*** Information supplied Section Begins ***

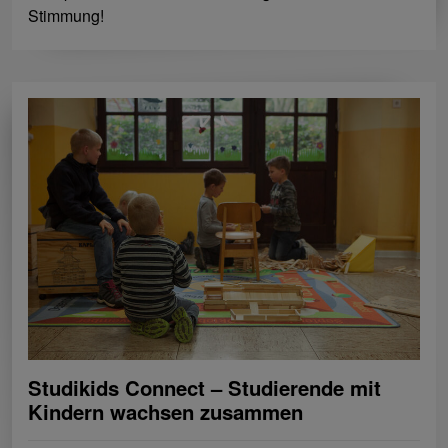
Stimmung!
Studikids Connect – Studierende mit
Kindern wachsen zusammen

*** Information supplied Section Ends ***

* **What is needed**: Word for word, please return the lines from the one containing "Studikids Connect – Studierende mit" through the end of the listing, both ends included, and nothing else.

* **Written answer**:
Studikids Connect – Studierende mit
Kindern wachsen zusammen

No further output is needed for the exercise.